> _WHAT IS BEING ASKED_:
Each line below containing the word "Wahllokal" needs to be shown.

(Dataset entries)
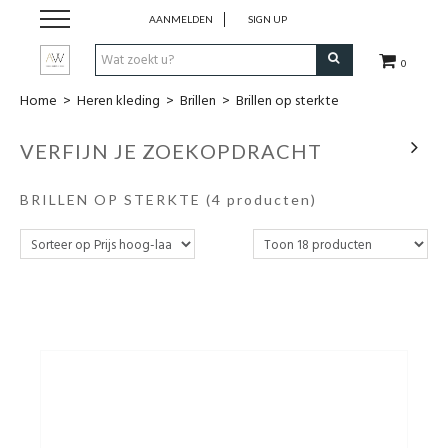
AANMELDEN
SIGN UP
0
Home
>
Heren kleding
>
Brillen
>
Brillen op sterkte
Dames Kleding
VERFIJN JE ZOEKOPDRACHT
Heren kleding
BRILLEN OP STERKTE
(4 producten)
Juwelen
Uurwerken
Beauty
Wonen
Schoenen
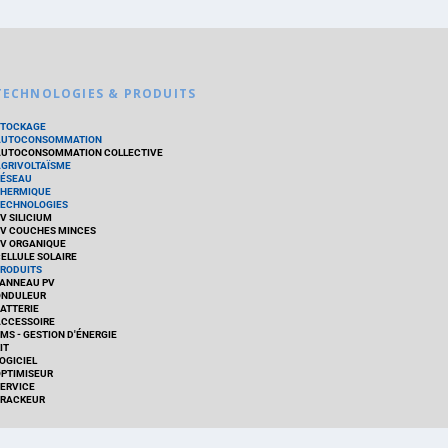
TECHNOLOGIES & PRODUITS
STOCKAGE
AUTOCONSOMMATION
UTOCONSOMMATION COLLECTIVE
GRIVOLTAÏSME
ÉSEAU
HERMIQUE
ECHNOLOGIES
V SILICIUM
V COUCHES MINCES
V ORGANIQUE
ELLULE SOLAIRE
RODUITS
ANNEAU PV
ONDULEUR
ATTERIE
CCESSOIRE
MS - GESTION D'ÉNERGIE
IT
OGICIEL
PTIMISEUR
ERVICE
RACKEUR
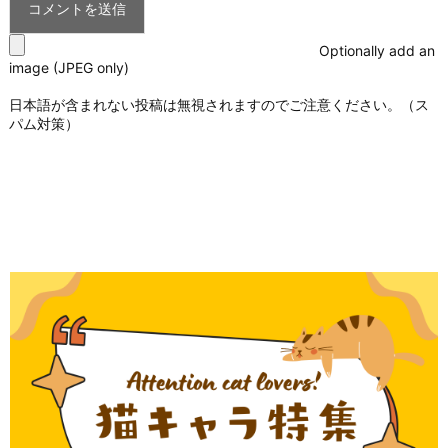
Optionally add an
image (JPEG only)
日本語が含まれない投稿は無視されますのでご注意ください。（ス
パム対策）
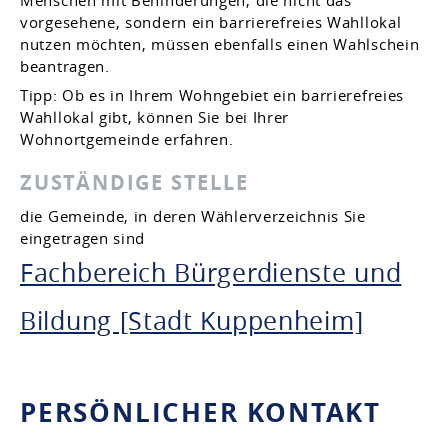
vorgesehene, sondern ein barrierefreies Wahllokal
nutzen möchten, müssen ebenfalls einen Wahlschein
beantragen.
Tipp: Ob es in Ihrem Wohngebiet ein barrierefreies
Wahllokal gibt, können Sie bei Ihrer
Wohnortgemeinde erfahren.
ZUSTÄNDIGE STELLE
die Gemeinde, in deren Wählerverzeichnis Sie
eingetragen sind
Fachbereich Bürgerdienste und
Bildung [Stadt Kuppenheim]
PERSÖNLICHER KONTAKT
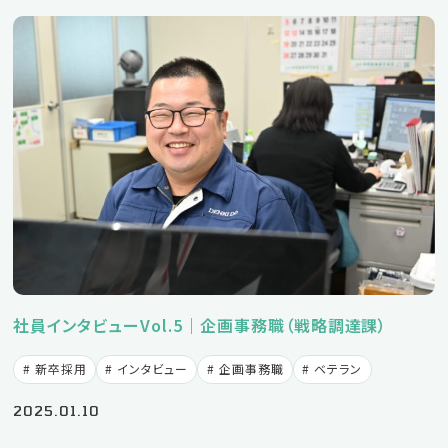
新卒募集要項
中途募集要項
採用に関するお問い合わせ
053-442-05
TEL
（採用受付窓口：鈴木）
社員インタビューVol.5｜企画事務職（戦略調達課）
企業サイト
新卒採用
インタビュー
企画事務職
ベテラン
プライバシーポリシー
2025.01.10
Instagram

> _SOLUTION FOR THIS EXERCISE_:
vorgesehene, sondern ein barrierefreies Wahllokal
Wahllokal gibt, können Sie bei Ihrer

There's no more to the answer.